Lancy: Freelancing Job Board

Lancy: Freelancing Job Board

Objective

Objective

This project was to design Lancy, a freelance job aggregator. The platform collects gigs from the major freelance job boards into one central feed and then filters out low-quality work for the user. Then, with advanced filtering capabilities, users can easily find exactly what they’re looking for.

ROLE

UX Designer

TEAM

1 developer,
1 product manager

TIMELINE

6 weeks

TOOLS

Figma, Userbrain

WIREFRAMES & TESTING

Filter Layout & Structure

The first core task I focused on was how filtering the job feed would function—an essential part of the Lancy experience, given its core value proposition of helping users quickly surface relevant gigs.


After analyzing filtering patterns in other job board platforms and wireframing multiple layouts, I narrowed the test down to four variants: (1) a single scrollable row of filters, (2) two stacked rows of filters, (3) a filtering sidebar sorted into groups, and (4) a sidebar with ungrouped filters.

Test 1: Filter Structure

Variant 4– the ungrouped filtering sidebar –performed best across the board, with a 28% faster task completion and a qualitative ease rating of 9.5/10, +.75 higher than average.


Feedback on the other designs was more mixed. The horizontal scroll layout earned an average ease rating of 9.0, but users completed tasks 25% slower than their personal average. The filters in two stacked rows was 6.5% faster than average but received the lowest qualitative ratings overall.

Test:

Unmoderated, 4 participants

Opt 1:

Single, Scrollable Row of Filters

Opt 2:

Two Rows of Filters

Opt 3:

Grouped Filtering Sidebar

Opt 4:

Ungrouped Filtering Sidebar

Follow-Up Test: Were there consequences to showing all the available filters at once?

Even though the ungrouped filtering sidebar performed the best, I ran another test before making the official design call. I wondered: was showing the filters all at once too much information for the user to take in? Even if it was a faster filtering experience, would it have a negative effect on other platform tasks?

I did a quick follow-up test to check for signs of cognitive overload.

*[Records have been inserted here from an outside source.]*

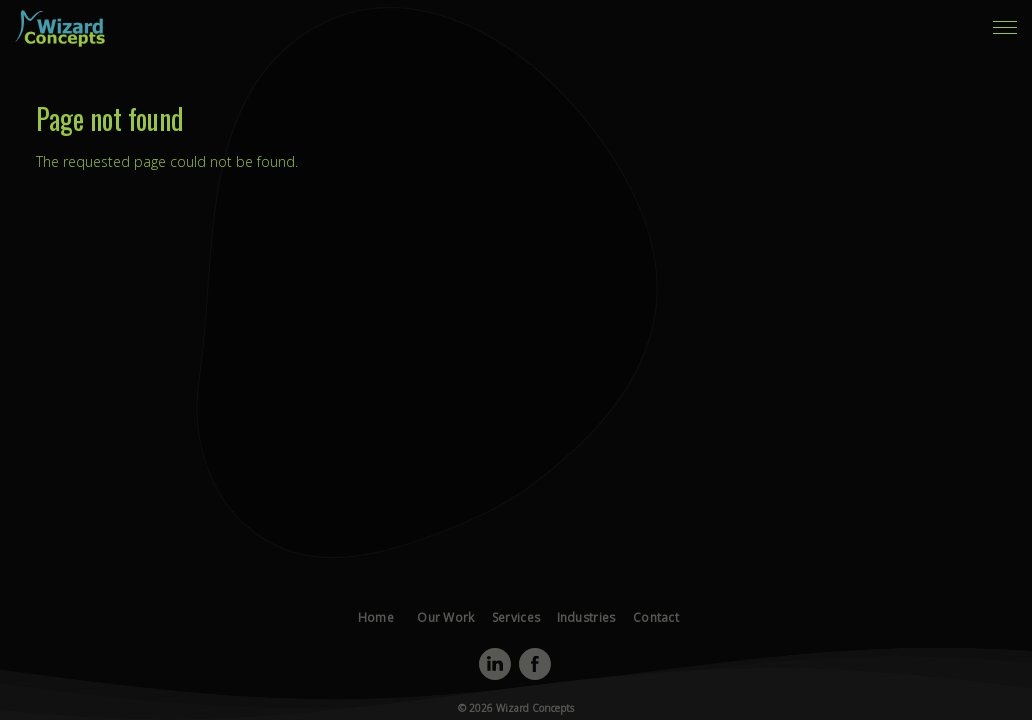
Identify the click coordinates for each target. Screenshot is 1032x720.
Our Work (453, 645)
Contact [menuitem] (785, 48)
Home (391, 645)
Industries (578, 645)
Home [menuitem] (765, 34)
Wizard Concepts (533, 708)
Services (516, 645)
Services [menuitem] (904, 34)
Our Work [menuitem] (830, 34)
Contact (641, 645)
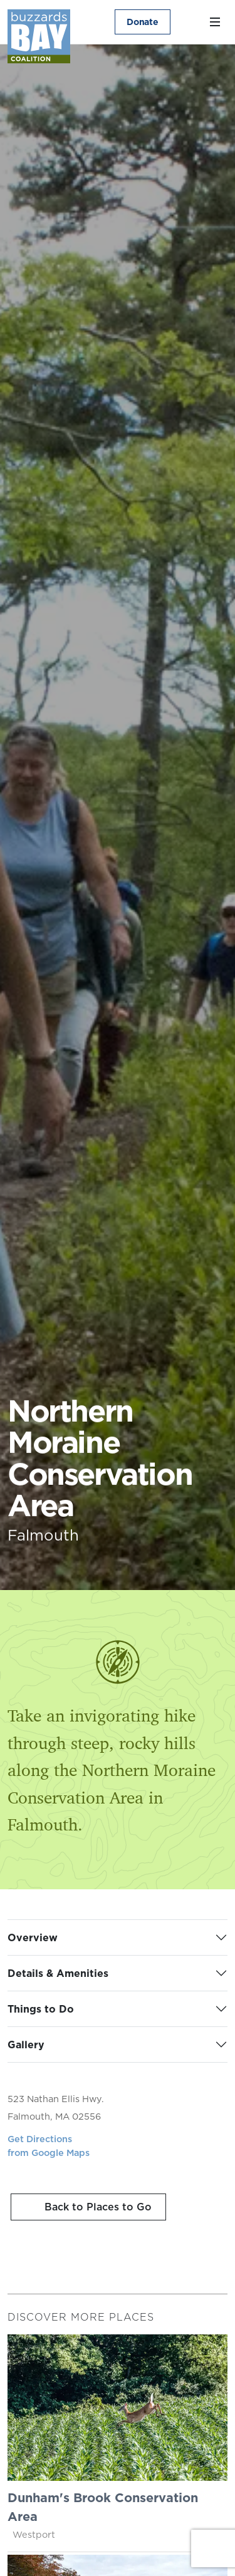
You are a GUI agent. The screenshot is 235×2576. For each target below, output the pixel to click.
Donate (143, 22)
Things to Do (41, 2009)
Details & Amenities (58, 1973)
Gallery (26, 2044)
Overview (33, 1937)
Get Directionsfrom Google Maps (49, 2146)
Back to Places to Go (96, 2207)
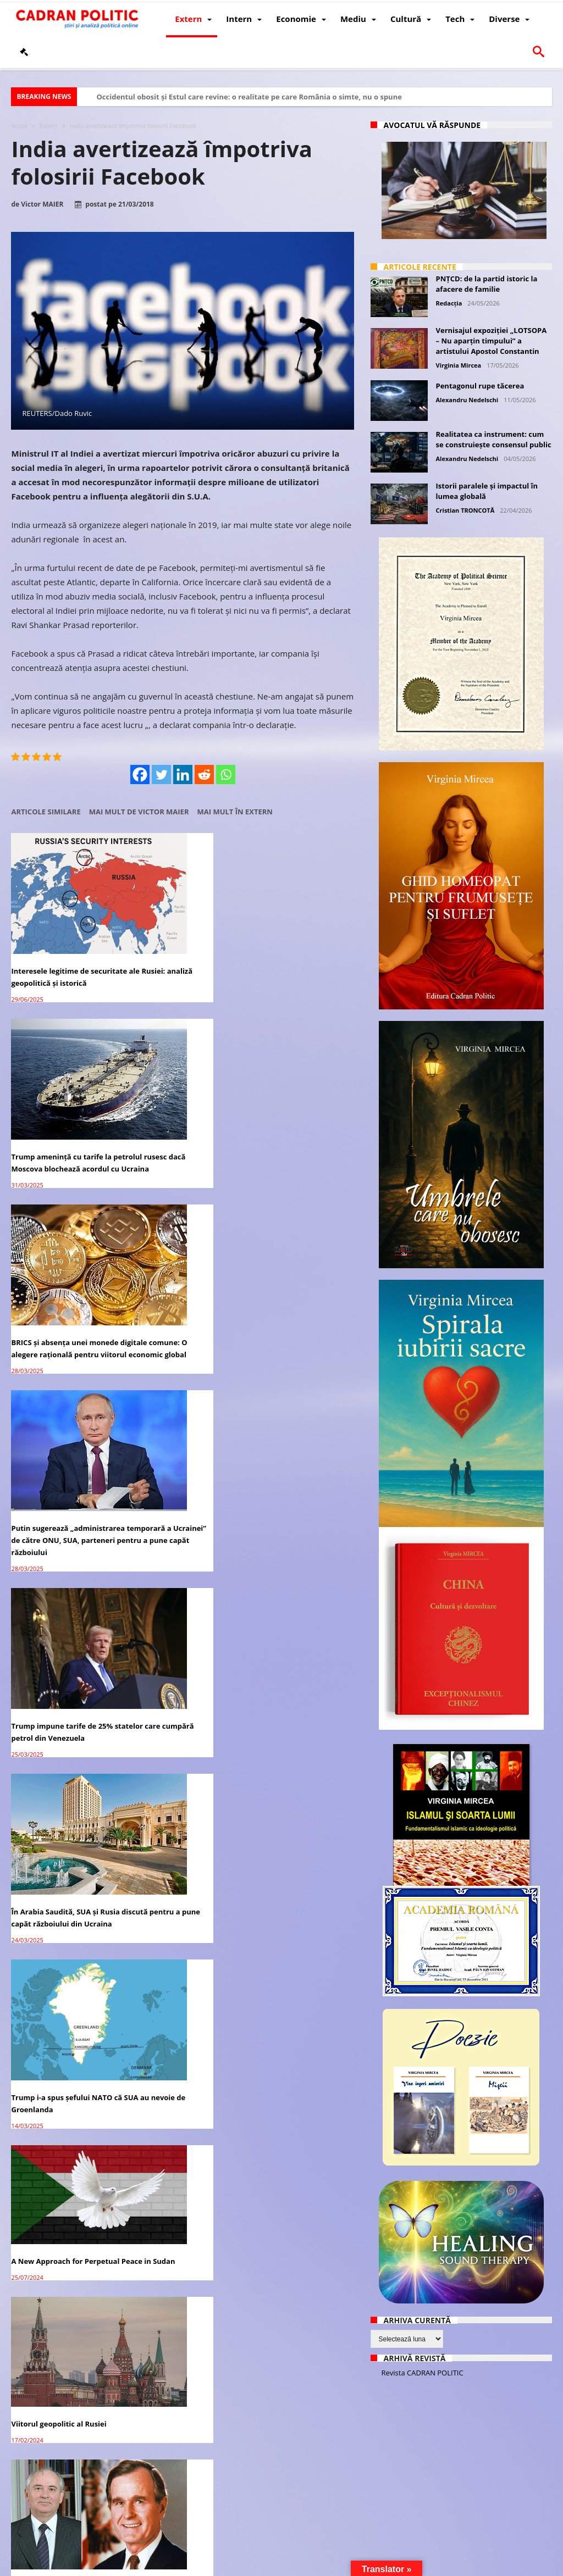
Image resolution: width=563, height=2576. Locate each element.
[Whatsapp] (225, 774)
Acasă (19, 125)
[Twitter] (161, 774)
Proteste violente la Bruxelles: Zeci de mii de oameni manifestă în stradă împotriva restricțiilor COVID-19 (182, 1590)
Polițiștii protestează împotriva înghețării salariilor (182, 1914)
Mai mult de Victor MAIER (139, 812)
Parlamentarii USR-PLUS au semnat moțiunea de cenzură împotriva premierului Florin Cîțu (63, 1758)
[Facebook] (140, 774)
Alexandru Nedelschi (467, 400)
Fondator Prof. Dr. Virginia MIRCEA (311, 2566)
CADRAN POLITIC (84, 2566)
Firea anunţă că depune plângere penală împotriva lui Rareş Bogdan (299, 2260)
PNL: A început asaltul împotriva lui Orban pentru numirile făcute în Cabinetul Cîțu (179, 1758)
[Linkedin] (182, 774)
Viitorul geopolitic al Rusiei (294, 1254)
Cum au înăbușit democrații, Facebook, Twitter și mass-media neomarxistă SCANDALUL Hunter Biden (61, 1926)
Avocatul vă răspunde (432, 125)
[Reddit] (204, 774)
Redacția (449, 303)
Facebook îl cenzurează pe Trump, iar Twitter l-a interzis (181, 2069)
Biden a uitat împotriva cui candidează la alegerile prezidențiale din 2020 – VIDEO (58, 2081)
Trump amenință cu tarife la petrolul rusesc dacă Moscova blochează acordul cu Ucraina (181, 936)
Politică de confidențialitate (165, 2566)
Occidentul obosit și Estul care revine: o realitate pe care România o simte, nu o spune (248, 97)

Test 2: Checking for Cognitive Overload

In this test, participants were asked to locate specific jobs in the feed, using interfaces with the previously tested filter designs. Task completion times remained consistent across all variants—assuaging my concern that showing all filters at once may detract from the user's ability to quickly scan the job feed.

Test:

Unmoderated, 4 participants

I moved forward with the ungrouped filter sidebar officially.

Opt 4:

Ungrouped Filtering Sidebar

Opt 1: Placement at top of sidebar

Opt 2: Placement above job feed

The Quality Jobs Only Filter

Because the “High-Quality Jobs” filter is tied to Lancy’s pro subscription, its placement and discoverability were critical. Because of its importance, I tested this feature separately from the broader filter structure.


Two variants were tested:

  • A toggle within the filter sidebar

  • A toggle at the top of the job feed

Test 3: Toggle Placement

Results were decisive: 4 out of 4 participants immediately moved their cursor to the filter sidebar when asked to show only high-quality jobs in the feed. The toggle placement at the top of the filtering sidebar thus unsurprisingly led to 50% faster task completion.

Test:

Unmoderated, 4 participants

I moved forward with the placement at the top of the filtering sidebar.

Final Designs

Search & Filter

Filters in Use

Search Functionality

Quality Jobs Filter

Quality Jobs Filter On

Filter Off

Saved Posts

Saved Job Posts

Reflection

Lessons Learned

Talking directly to our target audience was invaluable. Our early user interviews revealed unexpected pain points and helped us uncover critical nuances we would’ve otherwise missed. Initially, we assumed users wanted more job posts, but through conversation, we learned it wasn’t about quantity: it was about relevance. Freelancers weren’t overwhelmed by too few options; they were overwhelmed by too many irrelevant ones. This insight fundamentally reshaped our approach, shifting the product’s focus from volume to intelligent filtering. If we hadn’t engaged users early on, we would’ve invested in solving the wrong problem.